#### Task to carry out
Look through the data for the string "SDXL". Copy every line where it is found.

#### Materials provided
──────────

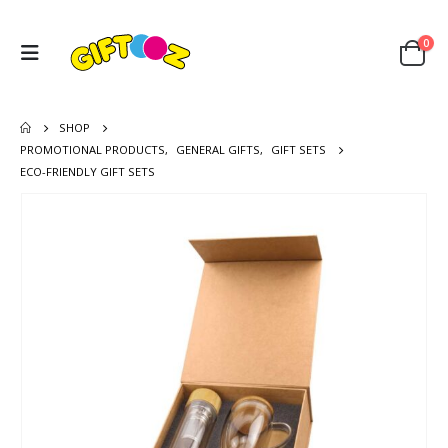
0
SHOP
PROMOTIONAL PRODUCTS
,
GENERAL GIFTS
,
GIFT SETS
ECO-FRIENDLY GIFT SETS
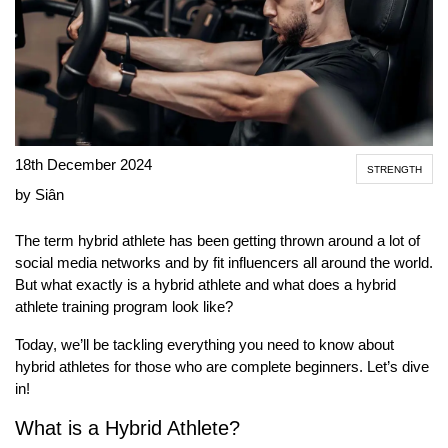
18th December 2024
STRENGTH
by Siân
The term hybrid athlete has been getting thrown around a lot of
social media networks and by fit influencers all around the world.
But what exactly is a hybrid athlete and what does a hybrid
athlete training program look like?
Today, we’ll be tackling everything you need to know about
hybrid athletes for those who are complete beginners. Let’s dive
in!
What is a Hybrid Athlete?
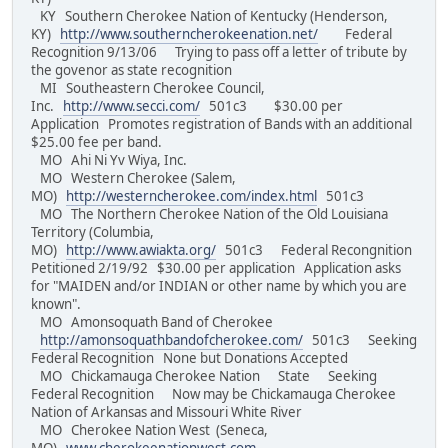
KY Southern Cherokee Nation of Kentucky (Henderson,
KY)
http://www.southerncherokeenation.net/
Federal
Recognition 9/13/06 Trying to pass off a letter of tribute by
the govenor as state recognition
MI Southeastern Cherokee Council,
Inc.
http://www.secci.com/
501c3 $30.00 per
Application Promotes registration of Bands with an additional
$25.00 fee per band.
MO Ahi Ni Yv Wiya, Inc.
MO Western Cherokee (Salem,
MO)
http://westerncherokee.com/index.html
501c3
MO The Northern Cherokee Nation of the Old Louisiana
Territory (Columbia,
MO)
http://www.awiakta.org/
501c3 Federal Recongnition
Petitioned 2/19/92 $30.00 per application Application asks
for "MAIDEN and/or INDIAN or other name by which you are
known".
MO Amonsoquath Band of Cherokee
http://amonsoquathbandofcherokee.com/
501c3 Seeking
Federal Recognition None but Donations Accepted
MO Chickamauga Cherokee Nation State Seeking
Federal Recognition Now may be Chickamauga Cherokee
Nation of Arkansas and Missouri White River
MO Cherokee Nation West (Seneca,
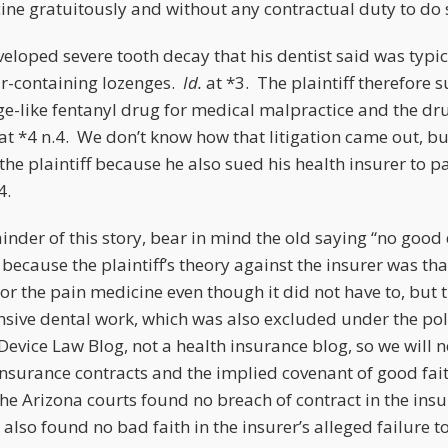
icine gratuitously and without any contractual duty to do
eveloped severe tooth decay that his dentist said was typic
r-containing lozenges.
Id.
at *3. The plaintiff therefore 
ge-like fentanyl drug for medical malpractice and the dr
at *4 n.4. We don’t know how that litigation came out, bu
the plaintiff because he also sued his health insurer to pa
4.
inder of this story, bear in mind the old saying “no good
because the plaintiff’s theory against the insurer was tha
or the pain medicine even though it did not have to, but
ensive dental work, which was also excluded under the po
Device Law Blog, not a health insurance blog, so we will n
 insurance contracts and the implied covenant of good fai
t the Arizona courts found no breach of contract in the insu
 also found no bad faith in the insurer’s alleged failure to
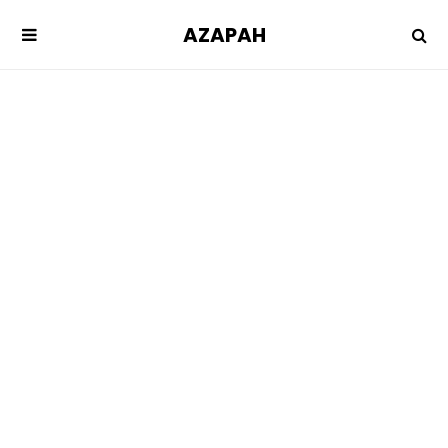
AZAPAH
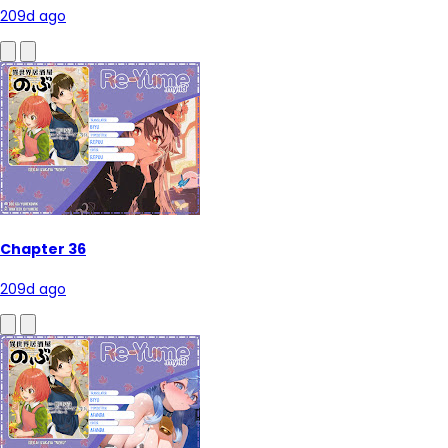
209d ago
Chapter 36
209d ago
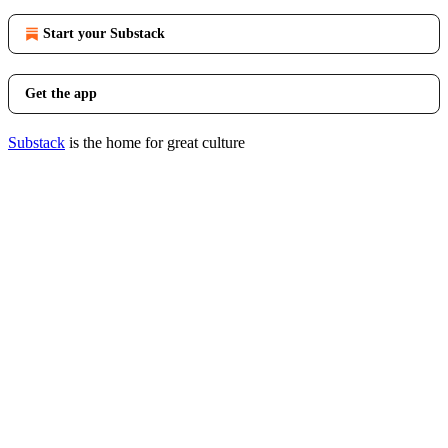
Start your Substack
Get the app
Substack
is the home for great culture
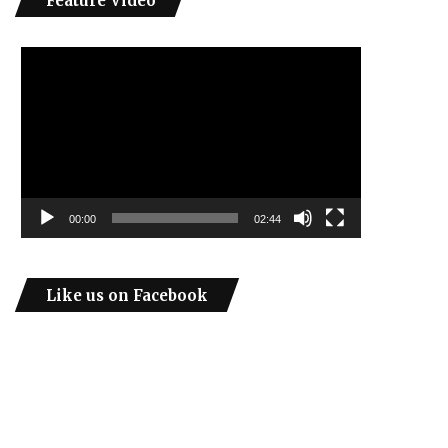
Feature Video
Video
Player
00:00
02:44
Like us on Facebook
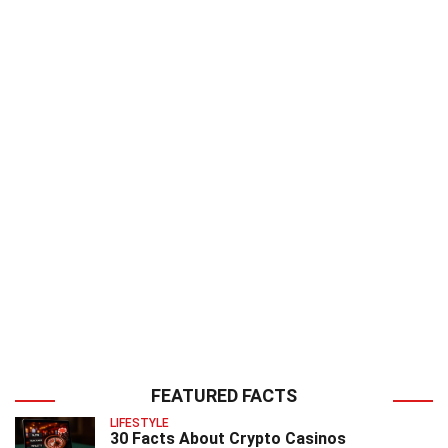
FEATURED FACTS
LIFESTYLE
30 Facts About Crypto Casinos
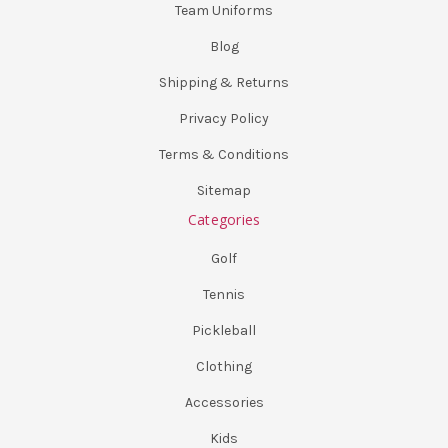
Team Uniforms
Blog
Shipping & Returns
Privacy Policy
Terms & Conditions
Sitemap
Categories
Golf
Tennis
Pickleball
Clothing
Accessories
Kids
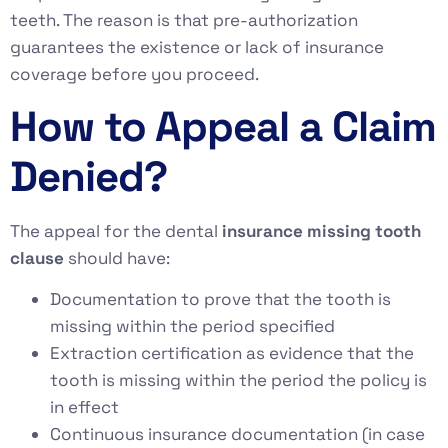
teeth. The reason is that pre-authorization
guarantees the existence or lack of insurance
coverage before you proceed.
How to Appeal a Claim
Denied?
The appeal for the dental
insurance missing tooth
clause
should have:
Documentation to prove that the tooth is
missing within the period specified
Extraction certification as evidence that the
tooth is missing within the period the policy is
in effect
Continuous insurance documentation (in case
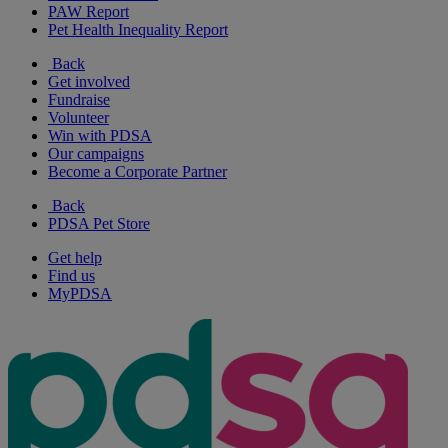
PAW Report
Pet Health Inequality Report
Back
Get involved
Fundraise
Volunteer
Win with PDSA
Our campaigns
Become a Corporate Partner
Back
PDSA Pet Store
Get help
Find us
MyPDSA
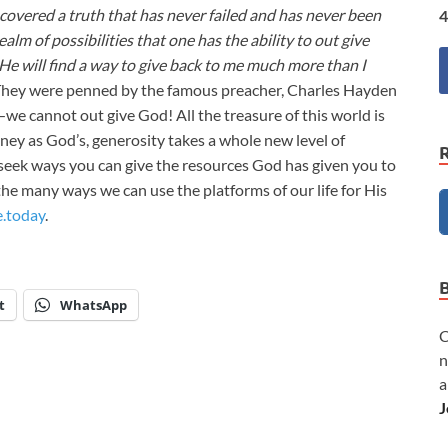
iscovered a truth that has never failed and has never been
4
alm of possibilities that one has the ability to out give
 He will find a way to give back to me much more than I
They were penned by the famous preacher, Charles Hayden
e cannot out give God! All the treasure of this world is
ey as God’s, generosity takes a whole new level of
seek ways you can give the resources God has given you to
the many ways we can use the platforms of our life for His
e.today
.
t
WhatsApp
C
n
a
J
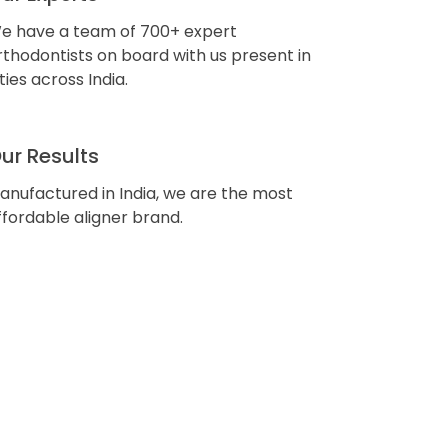
e have a team of 700+ expert
rthodontists on board with us present in
ities across India.
ur Results
anufactured in India, we are the most
ffordable aligner brand.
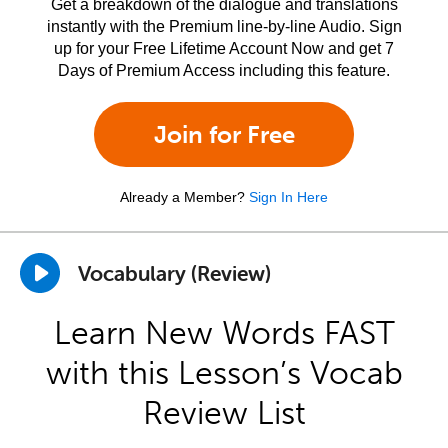
Get a breakdown of the dialogue and translations
instantly with the Premium line-by-line Audio. Sign
up for your Free Lifetime Account Now and get 7
Days of Premium Access including this feature.
Join for Free
Already a Member?
Sign In Here
Vocabulary (Review)
Learn New Words FAST
with this Lesson’s Vocab
Review List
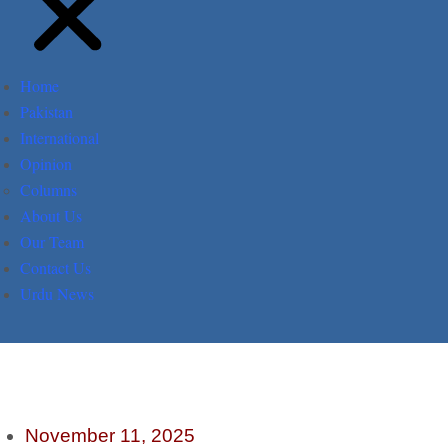
Home
Pakistan
International
Opinion
Columns
About Us
Our Team
Contact Us
Urdu News
November 11, 2025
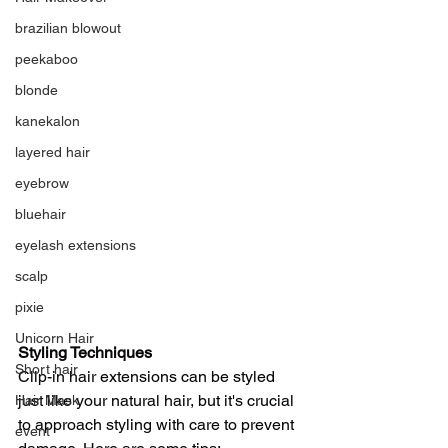
brazilian blowout
peekaboo
blonde
kanekalon
layered hair
eyebrow
bluehair
eyelash extensions
scalp
pixie
Unicorn Hair
Styling Techniques
Short hair
Clip-in hair extensions can be styled 
just like your natural hair, but it's crucial 
Hair Mask
to approach styling with care to prevent 
event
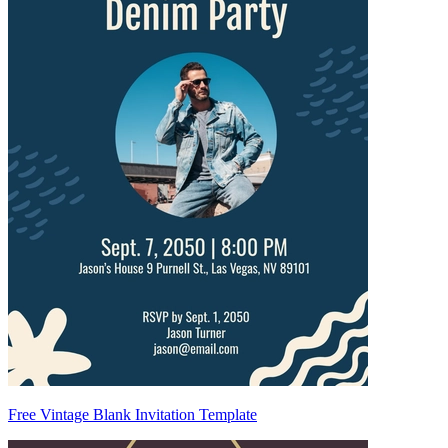
Free Vintage Blank Invitation Template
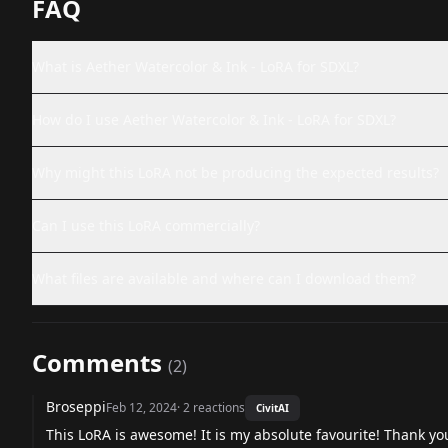
FAQ
What is Aether Watercolor & Ink - LoRA for SDXL?
How do I use Aether Watercolor & Ink - LoRA for SDXL?
Why might this LoRA not be producing the expected results?
Can I use this LoRA commercially?
What files are available and where can I download them?
Comments
(
2
)
Broseppi
Feb 12, 2024
·
2
reactions
CivitAI
This LoRA is awesome! It is my absolute favourite! Thank yo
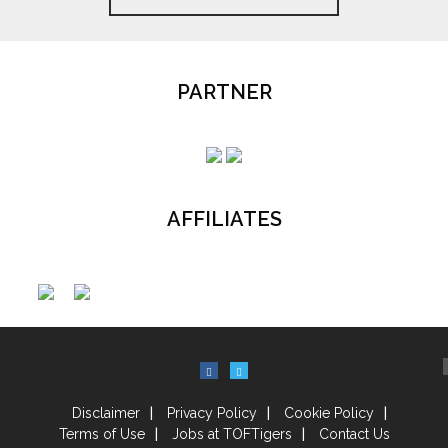
PARTNER
AFFILIATES
Disclaimer
Privacy Policy
Cookie Policy
Terms of Use
Jobs at TOFTigers
Contact Us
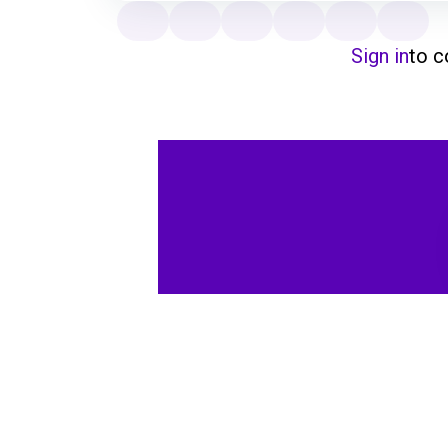
Sign in
to 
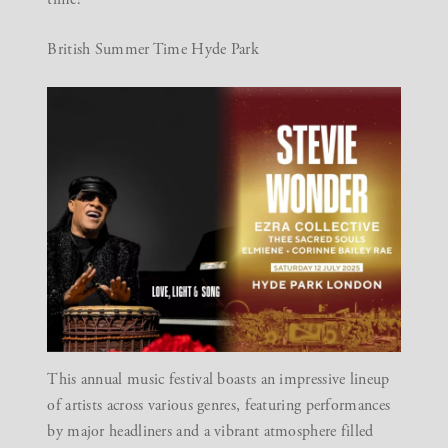
British Summer Time Hyde Park
This annual music festival boasts an impressive lineup
of artists across various genres, featuring performances
by major headliners and a vibrant atmosphere filled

──────────

#### Exercise output
What is Aether Watercolor & Ink - LoRA for SDXL?
How do I use Aether Watercolor & Ink - LoRA for SDXL?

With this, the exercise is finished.